And I remember waiting a long time for her to lie down, and finally getting myself sleepy because she sat up so long. I thought: She's probably going to put her bra back on.
So I let myself be carried away with the water in the fast, black, winter river. I dozed downstream; I woke for short spurts and swam against the current. But always restfully, without any struggle, I let myself be coaxed into letting it carry me - past towns brightly lit over the water; paddling past a typical sort of sawmill, with pitch-smelling logs jamming up along the bank; past young girls doing their sheer laundry. And then I was traveling, muffled, through steep riverbanks of snow, and it was almost dark, or almost light, and the deer were coming down to drink. A great buck with a harem of does all meekly herded after him; the buck looked, I admit, a bit like the oryx. He dared walking out on the thin frills of ice offshore. He eased down his great weight; lightly, he placed his carefully aimed, sharp hooves. The herd of does brushed warmly together. I stopped floating by; I treaded water in place.
The does brushed too loudly together, I thought. But it was Gallen, sitting up above me - getting into her frotting bra, no doubt. Except that her legs behaved foolishly beside me in the bag. She is bicycle-pedaling in this bag, I thought. What next? She's getting into her chainmail pants, which are padlocked. This girl takes no chances.

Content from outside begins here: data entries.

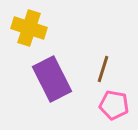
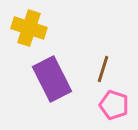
pink pentagon: rotated 8 degrees clockwise
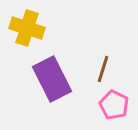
yellow cross: moved 2 px left
pink pentagon: rotated 8 degrees clockwise
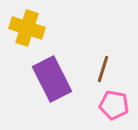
pink pentagon: rotated 16 degrees counterclockwise
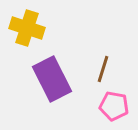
pink pentagon: moved 1 px down
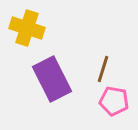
pink pentagon: moved 5 px up
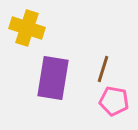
purple rectangle: moved 1 px right, 1 px up; rotated 36 degrees clockwise
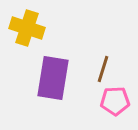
pink pentagon: moved 1 px right; rotated 12 degrees counterclockwise
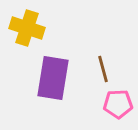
brown line: rotated 32 degrees counterclockwise
pink pentagon: moved 3 px right, 3 px down
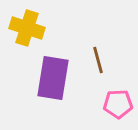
brown line: moved 5 px left, 9 px up
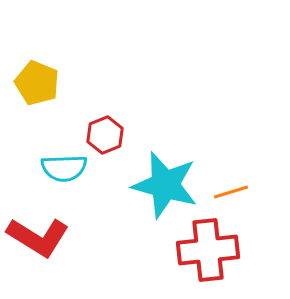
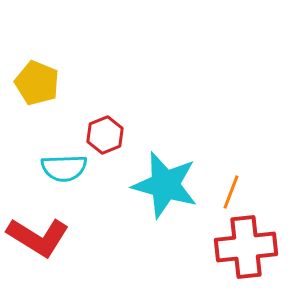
orange line: rotated 52 degrees counterclockwise
red cross: moved 38 px right, 3 px up
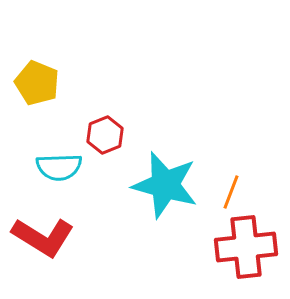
cyan semicircle: moved 5 px left, 1 px up
red L-shape: moved 5 px right
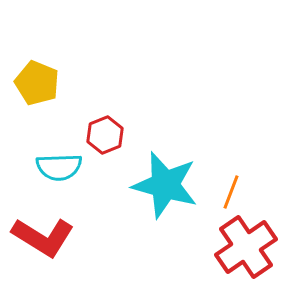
red cross: rotated 28 degrees counterclockwise
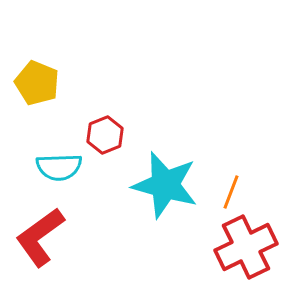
red L-shape: moved 3 px left; rotated 112 degrees clockwise
red cross: rotated 8 degrees clockwise
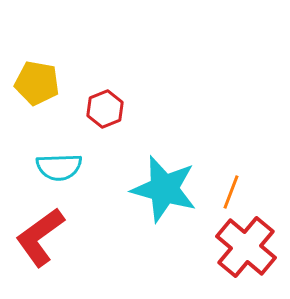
yellow pentagon: rotated 12 degrees counterclockwise
red hexagon: moved 26 px up
cyan star: moved 1 px left, 4 px down
red cross: rotated 24 degrees counterclockwise
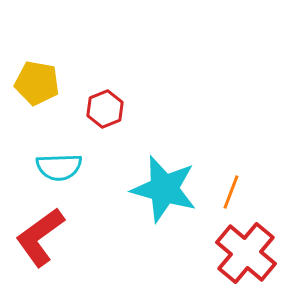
red cross: moved 6 px down
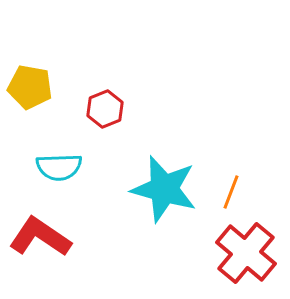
yellow pentagon: moved 7 px left, 4 px down
red L-shape: rotated 70 degrees clockwise
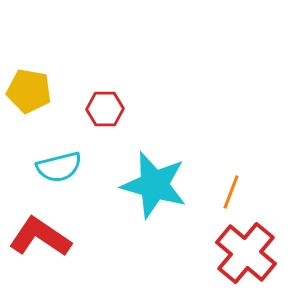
yellow pentagon: moved 1 px left, 4 px down
red hexagon: rotated 21 degrees clockwise
cyan semicircle: rotated 12 degrees counterclockwise
cyan star: moved 10 px left, 4 px up
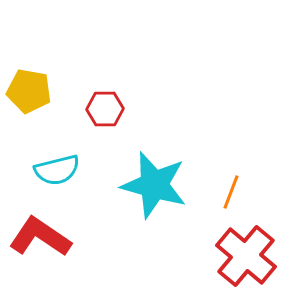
cyan semicircle: moved 2 px left, 3 px down
red cross: moved 3 px down
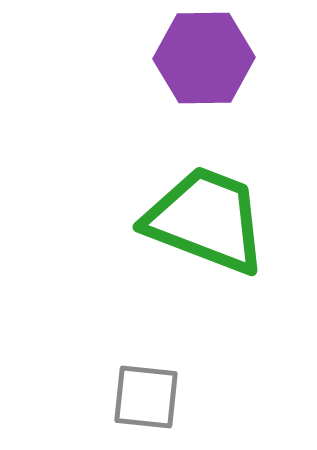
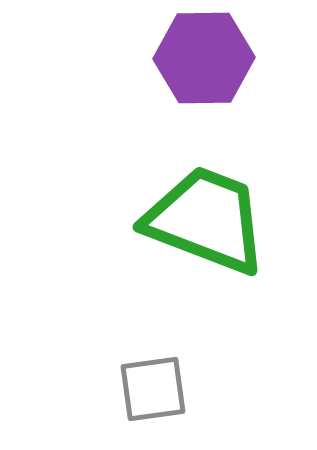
gray square: moved 7 px right, 8 px up; rotated 14 degrees counterclockwise
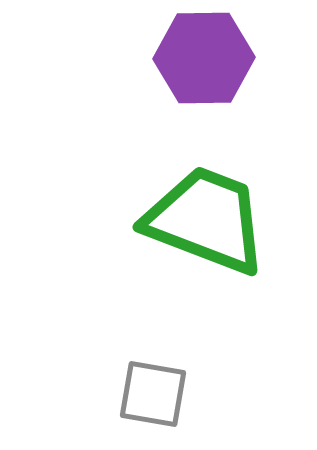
gray square: moved 5 px down; rotated 18 degrees clockwise
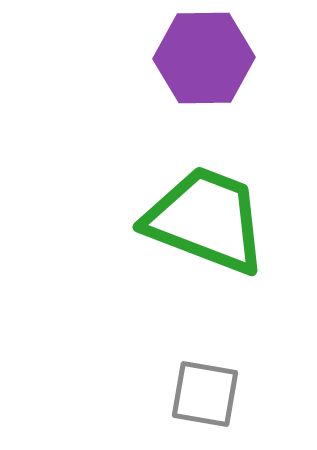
gray square: moved 52 px right
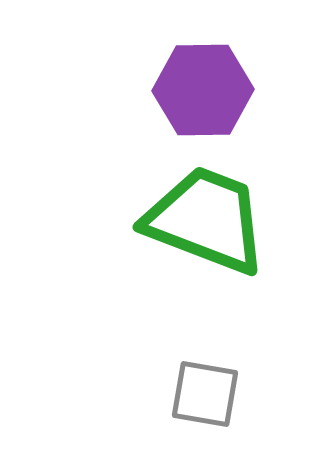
purple hexagon: moved 1 px left, 32 px down
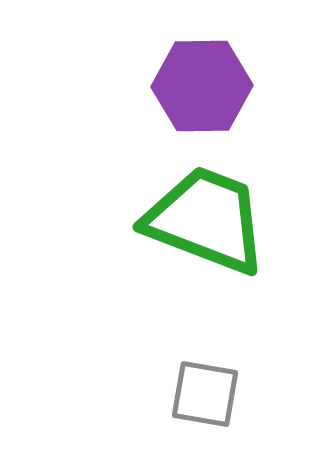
purple hexagon: moved 1 px left, 4 px up
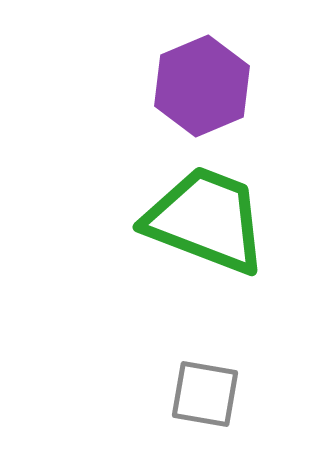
purple hexagon: rotated 22 degrees counterclockwise
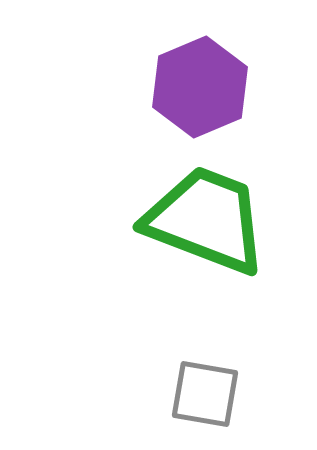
purple hexagon: moved 2 px left, 1 px down
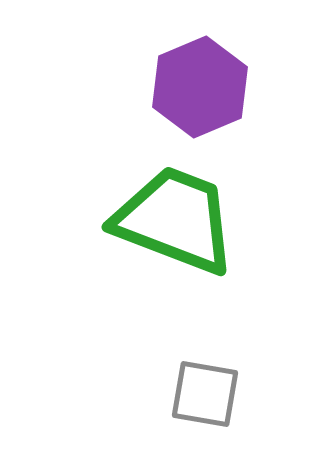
green trapezoid: moved 31 px left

But then she slipped into the bag, out long alongside me, and I felt her knee draw up and lightly touch my hand.
She'd taken off her clothes! I faked sleep.

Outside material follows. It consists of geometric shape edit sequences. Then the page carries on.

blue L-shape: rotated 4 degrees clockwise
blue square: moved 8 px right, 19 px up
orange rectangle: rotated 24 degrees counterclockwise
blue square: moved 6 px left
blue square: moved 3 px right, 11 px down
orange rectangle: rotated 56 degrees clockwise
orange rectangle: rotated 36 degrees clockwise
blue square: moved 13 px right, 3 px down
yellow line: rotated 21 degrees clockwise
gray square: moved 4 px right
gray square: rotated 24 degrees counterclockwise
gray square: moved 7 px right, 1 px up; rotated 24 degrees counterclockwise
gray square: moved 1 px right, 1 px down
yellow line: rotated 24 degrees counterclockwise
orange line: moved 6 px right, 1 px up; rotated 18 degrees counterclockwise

'Graff?' Gallen said, and her feet clapped like hands round my ankle.
I squiggled a little toward her, still sleeping. Of course.
'You, Graff,' she said. 'Wake up, please.' But except for our feet touching now, she held off my tummy with her hands. Then she moved; she was touching me nowhere. And then she came down from the roof of the bag on top of me; it was her hair, unbraided and falling loose, that fell over me first. Our skin touched very hot or cold; we were flush in a moment. I felt the ice frill break from the bank and cast the great buck adrift.
Gallen said, 'Wake up now, please.' And hugged herself so tight to me that I couldn't move.
'I'm awake,' I said, down in my throat. But I gurgled so meekly, I tried to get my neck off her shoulder bone so she'd be sure to hear me.
But before I could croak again, she crawled down on me a bit and kissed over my mouth. So I gurgled again. Her face was wet against mine; she was crying down over me, of all things.
I was confused, I confess. I said, 'Don't do me any favors - if it's just because you feel sorry for me.'
'I don't, at all,' she said - fierce for her.
'You don't?' I said, hurt - and held her at elbow's length off my chest. Her hair covered her face and mine. Then she kneed me and I doubled up into her, where her body seemed to know I'd be coming - because she caught my shoulders and swung herself off me, and brought me down over her.
Now she was crying out loud and I kissed over her mouth to stop it. We rolled to get leg room in the frotting bag.
I felt obliged to - I said, 'I love you, Gallen, really.' And she told me the same.
It was the only part that felt at all forced - or seemed remembered from a history of necessary prefixes that we didn't use quite naturally between us.
She tied her hair around my neck; she bound my head on her chest - so high and thin and fragile, I thought I'd break through it and fall inside her. I closed one eye on the pulse in her throat; it was running light and fast.
Like the winter river, bearing downstream the daring buck who rode the ice floe that melted beneath him; his does ran apace with him, safe on the shore.
And Gallen said, 'What are these? What did you call them?'
'Hangies,' I said, but softly. I wouldn't, for this world, have interrupted her pulse.
'Well then,' she said (and her hip bone jabbed me; she was turning under me), 'these of mine are called huggies.' No more tears, but she was stalling. Then she said, 'Take them off.'
I thought: If only a poor soul could see in this frotting bag.
But when I looked, I saw the buck, in the balance - his ice cake almost gone beneath him.
And if I hooked my thumbs just over the front of Gallen's waist and touched down the heels of my hands where her hips began - and if I squeezed, hard, - my middle fingers touched, or seemed to, on her backbone. So I lifted her.
And she babbled, as if she were blurting it out in midstream of the running, winter river, 'You, Graff, where did you put my huggies, you - they're bought new for this trip.'
Then she lifted herself when I lifted her. The does ran in step.
Gallen said, 'You, Graff!' And something squeaked in her throat, an inch behind her pulse and stepping it up.
I saw the buck's hard forehoof break through the ice; his chest fell first and split the lace-thin cake in two. He floated down; he passed towns brightly lit over the water, and sawmills smelling thick with pitch - the river dark and musty with slabs of bark. He emerged between spotless banks of snow, saw his does wanting him ashore. He took an easy stroke or two, in no hurry, brushing the frills of ice that fingered out into the current.
I was confused again. I held my breath, for I'd stopped treading water and had sunk too long ago. I got my footing on the blanket-soft river bottom. As I pushed off, the buck reached shore.